RIYADH, 2 June 2007 — Refusing to accept suicide as the cause of the death of the Saudi detainee Abdul Rahman ibn Muada ibn Dhafir Al-Amri, relatives of the deceased demanded a transparent inquiry into the cause of his death.
Abdul Rahman was found dead by guards in his cell at the Guantanamo prison on Wednesday morning. Prison authorities said it was suicide.
“We cannot believe that Abdul Rahman committed suicide as we know that he is a man of strong religious conviction,” Muhammad Al-Amri, brother of the dead detainee, told the Arabic daily Al-Watan. “He was in great spirits and enjoyed good health.”
The AP cited US military documents yesterday that said Al-Amri’s weight had dropped to 90 pounds, down from 150 pounds when he was interned at the offshore prison. A military spokesman said Al-Amri was not on hunger strike at the time of his death but that he had been force-fed through a nasal tube in the past.
The family of the deceased detainee received a call of condolences from Prince Muhammad ibn Naif, assistant interior minister for security affairs, after they received the news, said Muhammad.
According to a statement of the US Southern Command, a guard found Abdul Rahman unconscious and not breathing and attempts to revive him were unsuccessful.
The formalities related to the dispatch of the dead body have not been completed. The body is expected to reach the Kingdom at the earliest possible time and the burial would most likely be at his hometown Khamis Mushayt in the southern Asir province .
Muhammad said his brother was a soldier of corporal rank in the Saudi armed forces. He had intermediate school education and lived with his father’s large family until he left for Tabuk after joining the army.
In a transcript of a testimony provided by Abdul Rahman last year, the detainee claimed to have been in the Saudi Army for nine years and four months. He said he went to Afghanistan in 2000 to join the Taleban because he believed in helping an Islamic government.
“Detainee said had his desire been to fight and kill Americans, he could have done that while he was side by side with them (militants) in Saudi Arabia,” the transcript obtained by AP through the US Freedom of Information Act said. “His intent was to go and fight for a cause that he believed in as a Muslim toward Jihad, not to go and fight against the Americans.”
Abdul Rahman said he fought in the battle of Tora Bora in the months after 9/11 and was arrested in Pakistan and taken to Guantanamo in February 2002.
“Shortly before the terror attack on 9/11 he quit the army,” said Muhammad. “We did not hear from him until he called us on the eve of the American attack in Afghanistan in September 2001 saying that he was still in Afghanistan, and after several months we learned that he was one of the early prisoners sent from Afghanistan to Guantanamo Bay. He was 27 at the time.”
Regarding his affinity to any extremist ideology Muhammad said: “We never had a reason to link him with extremist ideologies as he never gave any hint of it until we received his call from Afghanistan.”
After he was taken to Guantanamo the family received very few letters. The brother said that he believed the last letter the family received was not in Abdul Rahman’s handwriting.
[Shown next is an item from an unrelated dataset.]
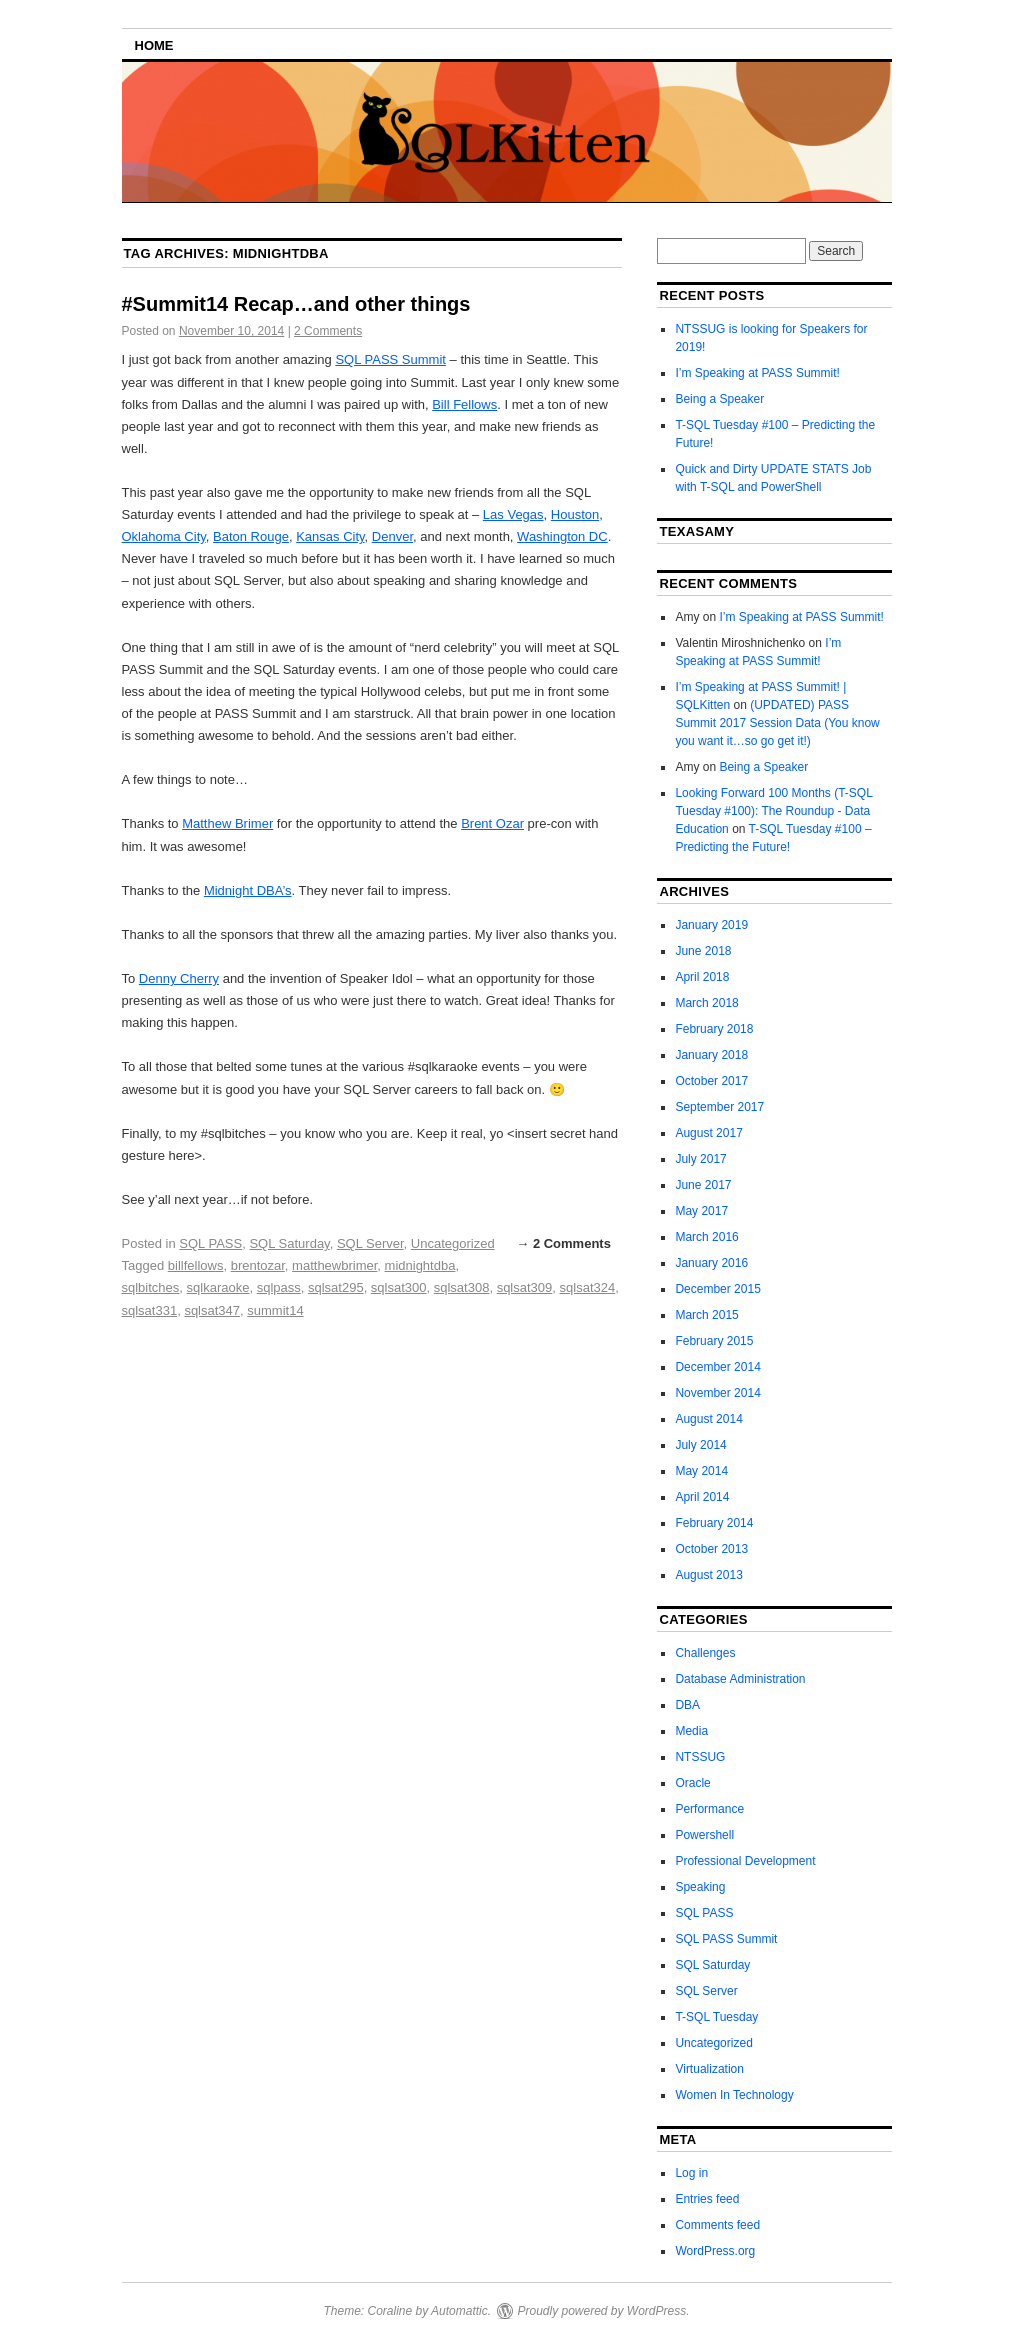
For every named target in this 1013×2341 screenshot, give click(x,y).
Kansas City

Abdullah Al-Joaid, a member of the Saudi government committee that monitors the condition of Saudi nationals being held in Guantanamo, currently estimated at 68, also ruled out the suicide theory. He based his belief on comments made by one former detainee, whose identity was not divulged, that said Abdul Rahman was not in a psychological condition that would have indicated a desire to commit suicide.
Retired Brig. Talal Al-Zahrani, whose son Yasser was reported to have committed suicide at Guantanamo last June, said he believes the suicides were murders.
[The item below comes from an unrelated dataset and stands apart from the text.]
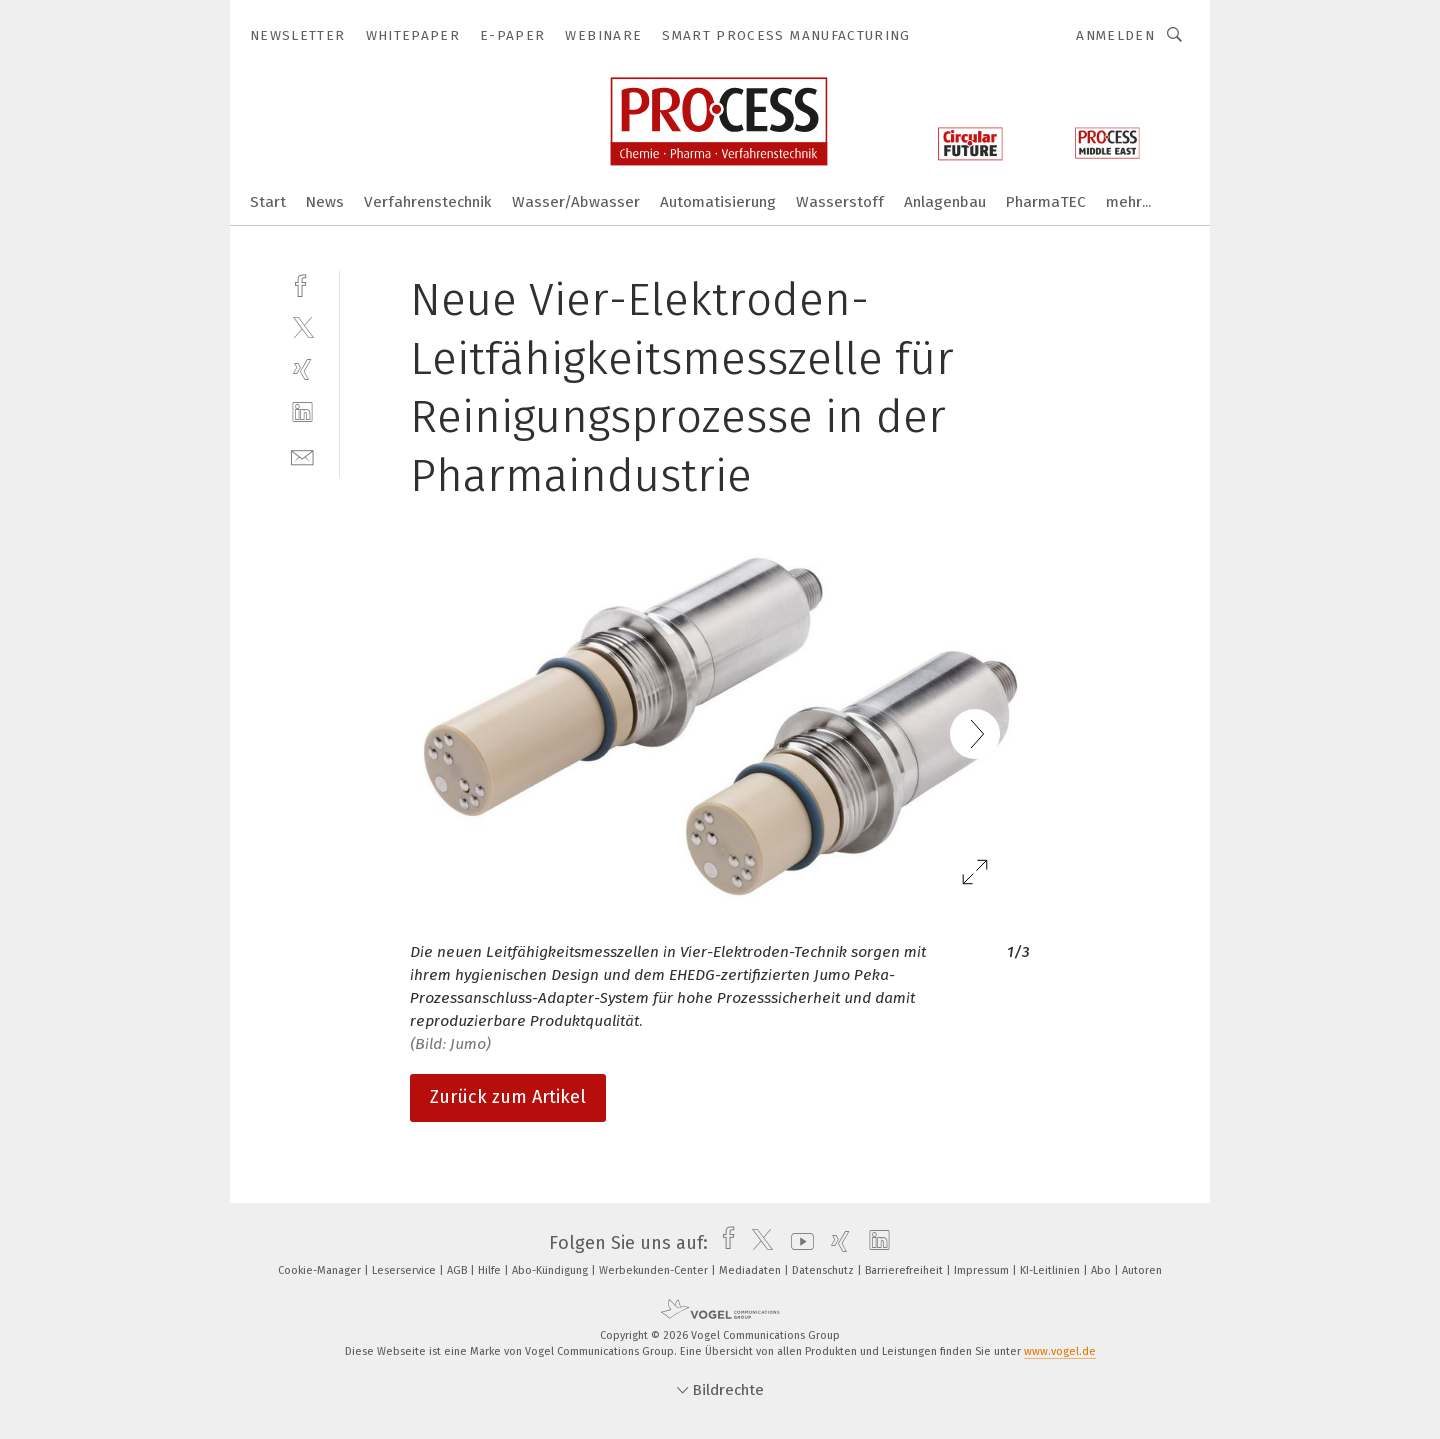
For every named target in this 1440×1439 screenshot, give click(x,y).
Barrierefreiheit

Abdul Rahman’s relatives demanded a speedy delivery of the dead body, and the father of the deceased is reportedly so upset he has been unwilling to talk to the press.
Abdul Rahman had been held in one of two maximum-security buildings at Guantanamo where detainees live in one-man cells with long narrow windows, concrete walls and built-in slabs topped with mattresses, a US military spokesman said. Media reports say the military considered Abdul Rahman a valuable intelligence asset.
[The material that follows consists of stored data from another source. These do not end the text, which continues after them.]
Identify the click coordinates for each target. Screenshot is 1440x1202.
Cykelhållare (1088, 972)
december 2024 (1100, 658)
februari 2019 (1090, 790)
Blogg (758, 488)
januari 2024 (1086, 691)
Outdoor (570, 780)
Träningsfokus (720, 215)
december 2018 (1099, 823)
Human rights groups have long condemned the United States for holding prisoners indefinitely at Guantanamo, as well as sending terror suspects to third-party countries known to torture prisoners, a process known as “extraordinary rendition.”
On Wednesday, the American Civil Liberties Union filed a lawsuit on behalf of three Arab men against Boeing subsidiary Jeppesen Dataplan Inc. for providing flight and logistical support to the Central Intelligence Agency for “the forced disappearance, torture and inhumane treatment” of the three plaintiffs. This is the first time a blue chip company in the United States has been accused of helping the US government violate human rights.
The ACLU and other groups cited Wednesday’s death as a sign that captives were being driven to despair by isolation and sensory deprivation in the maximum-security camps and uncertainty over their fates. “This is inconsistent with American values and must stop immediately,” said Anthony Romero, executive director of the ACLU.